After every visit to the doctor, they would just send him home with over-the-counter antacid medicine for heartburn.

“They told me it was heartburn or maybe high-blood pressure and that was it,” he explained.

Then, back in the early summer of this year, Cohen took a cardiac stress test that involved exercise on a treadmill while monitoring his heart rate, rhythm, and blood pressure.

Then, after just 12 minutes of jogging, the bottom dropped out of Cohen's blood pressure.

The ambulance transported him to the main hospital at the Columbia University Medical Center. An MRI then showed the huge tumor in his heart.

“Jake's tumor is the largest one I have ever seen,” remarked Dr Yoshifumi Naka, a surgeon at Columbia University Medical Center. “The tumor was inside the tumor capsule and then expanding, expanding, expanding.”

The cardiac tumor removed from Cohen was a primary tumor, meaning that the growth originated in his heart. Experts note that primary cardiac tumors are very rare, only seen in maybe one out of a 100,000 people.

Secondary (metastasized) tumors begin in another part of the body and end up growing in the heart, and are 30 to 40 times more common than primary tumors.

The good news is the growth turned out to be benign, but it grew so big it started to interfere with Cohen's heart function.

Cohen commented in the interview he feels much better now. “I'm able to exercise like a normal person my age, lose weight and live a healthy lifestyle,” he commented.
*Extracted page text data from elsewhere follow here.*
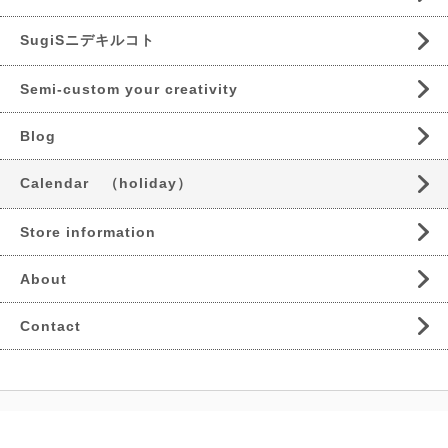
SugiSニデキルコト
Semi-custom your creativity
Blog
Calendar （holiday）
Store information
About
Contact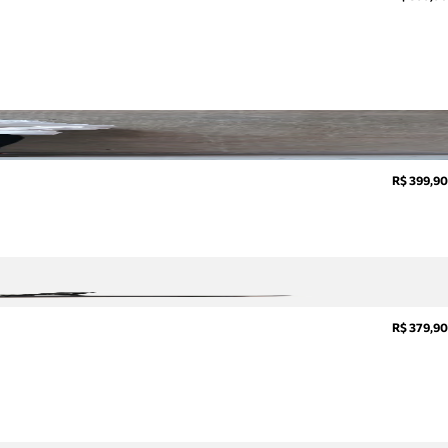
R$ 399,90
R$ 379,90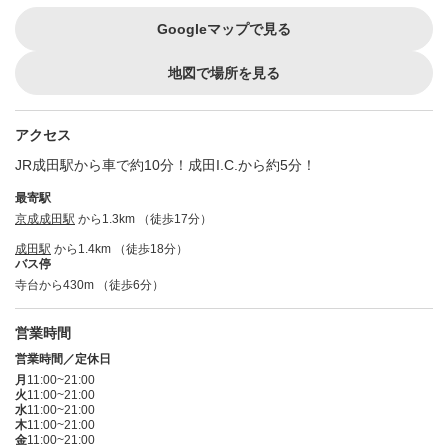
Googleマップで見る
地図で場所を見る
アクセス
JR成田駅から車で約10分！成田I.C.から約5分！
最寄駅
京成成田駅
から1.3km （徒歩17分）
成田駅
から1.4km （徒歩18分）
バス停
寺台から430m （徒歩6分）
営業時間
営業時間／定休日
月
11:00~21:00
火
11:00~21:00
水
11:00~21:00
木
11:00~21:00
金
11:00~21:00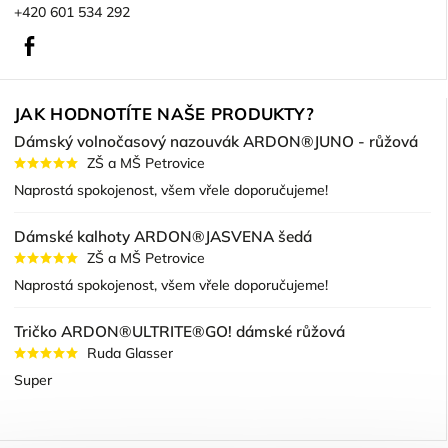
+420 601 534 292
Facebook
JAK HODNOTÍTE NAŠE PRODUKTY?
Dámský volnočasový nazouvák ARDON®JUNO - růžová
ZŠ a MŠ Petrovice
Naprostá spokojenost, všem vřele doporučujeme!
Dámské kalhoty ARDON®JASVENA šedá
ZŠ a MŠ Petrovice
Naprostá spokojenost, všem vřele doporučujeme!
Tričko ARDON®ULTRITE®GO! dámské růžová
Ruda Glasser
Super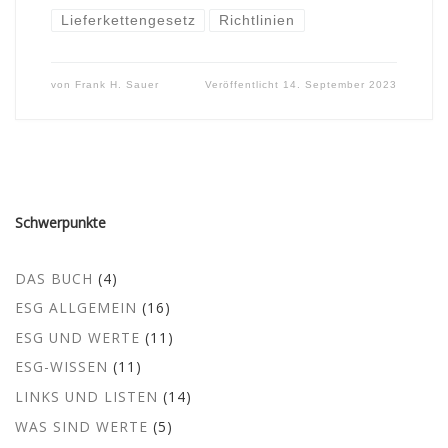
Lieferkettengesetz
Richtlinien
von
Frank H. Sauer
Veröffentlicht
14. September 2023
Schwerpunkte
DAS BUCH
(4)
ESG ALLGEMEIN
(16)
ESG UND WERTE
(11)
ESG-WISSEN
(11)
LINKS UND LISTEN
(14)
WAS SIND WERTE
(5)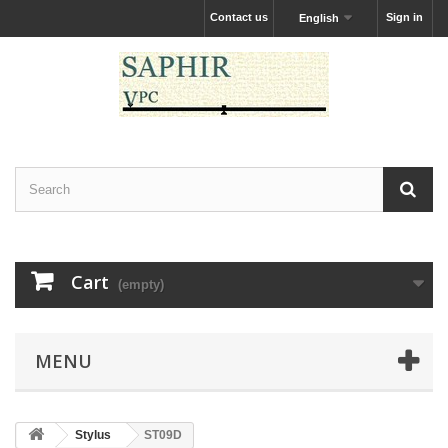
Contact us
Sign in
English
Cart
(empty)
MENU
Stylus
ST09D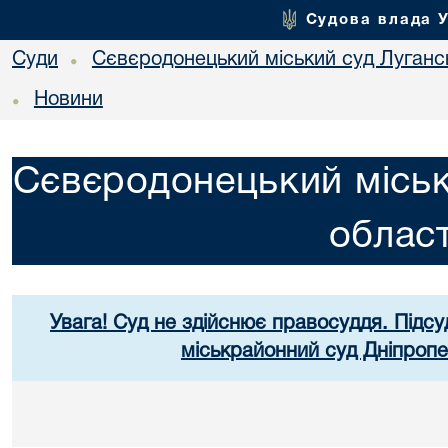
Судова влада 
Суди
Сєвєродонецький міський суд Лугансь
•
Новини
•
Сєвєродонецький міськ
област
Увага! Суд не здійснює правосуддя. Підсу
міськрайонний суд Дніпропе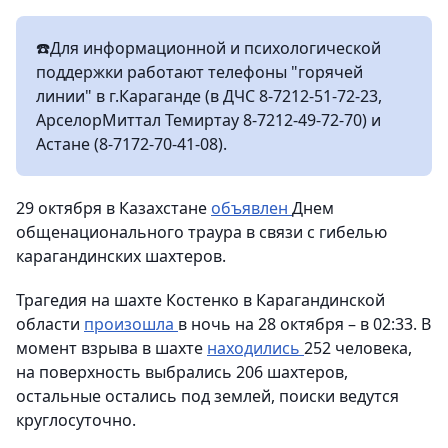
☎️Для информационной и психологической
поддержки работают телефоны "горячей
линии" в г.Караганде (в ДЧС 8-7212-51-72-23,
АрселорМиттал Темиртау 8-7212-49-72-70) и
Астане (8-7172-70-41-08).
29 октября в Казахстане
объявлен
Днем
общенационального траура в связи с гибелью
карагандинских шахтеров.
Трагедия на шахте Костенко в Карагандинской
области
произошла
в ночь на 28 октября – в 02:33. В
момент взрыва в шахте
находились
252 человека,
на поверхность выбрались 206 шахтеров,
остальные остались под землей, поиски ведутся
круглосуточно.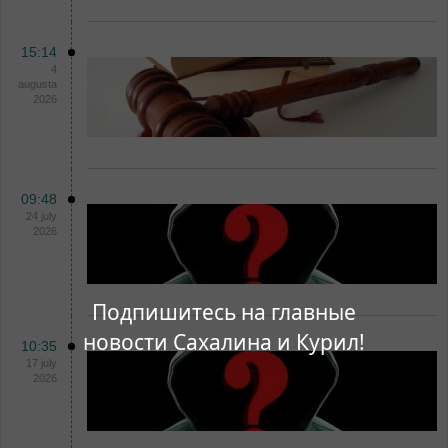
15:14
4
augusta
2026
09:48
24 july
2026
Подпишитесь на главные
новости Сахалина и Курил!
10:35
17 july
2026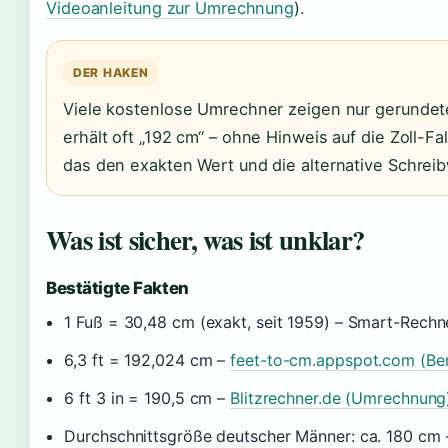
Videoanleitung zur Umrechnung
).
DER HAKEN
Viele kostenlose Umrechner zeigen nur gerundete 
erhält oft „192 cm“ – ohne Hinweis auf die Zoll-F
das den exakten Wert und die alternative Schreib
Was ist sicher, was ist unklar?
Bestätigte Fakten
1 Fuß = 30,48 cm (exakt, seit 1959) – Smart-Rechne
6,3 ft = 192,024 cm –
feet-to-cm.appspot.com (Be
6 ft 3 in = 190,5 cm –
Blitzrechner.de (Umrechnung
Durchschnittsgröße deutscher Männer: ca. 180 cm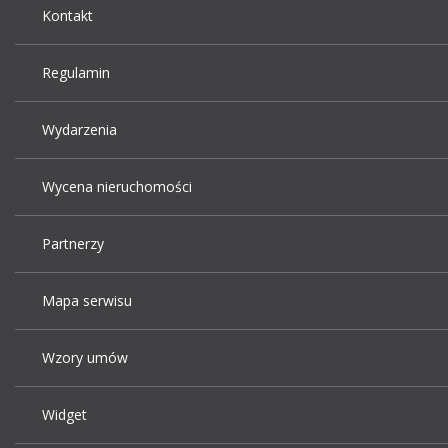
Kontakt
Regulamin
Wydarzenia
Wycena nieruchomości
Partnerzy
Mapa serwisu
Wzory umów
Widget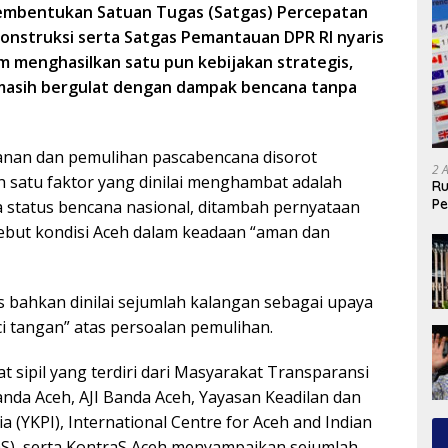
embentukan Satuan Tugas (Satgas) Percepatan
konstruksi serta Satgas Pemantauan DPR RI nyaris
um menghasilkan satu pun kebijakan strategis,
masih bergulat dengan dampak bencana tanpa
an dan pemulihan pascabencana disorot
2 
h satu faktor yang dinilai menghambat adalah
Ru
Pe
 status bencana nasional, ditambah pernyataan
ebut kondisi Aceh dalam keadaan “aman dan
bahkan dinilai sejumlah kalangan sebagai upaya
i tangan” atas persoalan pemulihan.
 sipil yang terdiri dari Masyarakat Transparansi
nda Aceh, AJI Banda Aceh, Yayasan Keadilan dan
 (YKPI), International Centre for Aceh and Indian
OS), serta KontraS Aceh menyampaikan sejumlah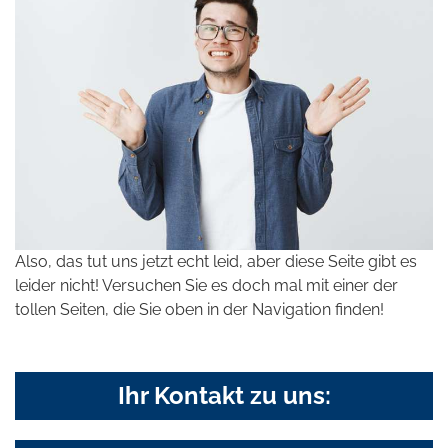
Also, das tut uns jetzt echt leid, aber diese Seite gibt es
leider nicht! Versuchen Sie es doch mal mit einer der
tollen Seiten, die Sie oben in der Navigation finden!
Ihr Kontakt zu uns:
Of interest, a long-term medical study in Hong Kong performed 12,000 autopsies and discovered a mere seven primary heart tumors in the entire sample.

CUMC cardiologist Dr Thomas Cosola noted that he has only seen two cardiac tumors of any sort in his 17-year professional career.

Doctors say Cohen's prognosis is positive, and he should be able to run faster and longer than he ever could before after a few months of rehab.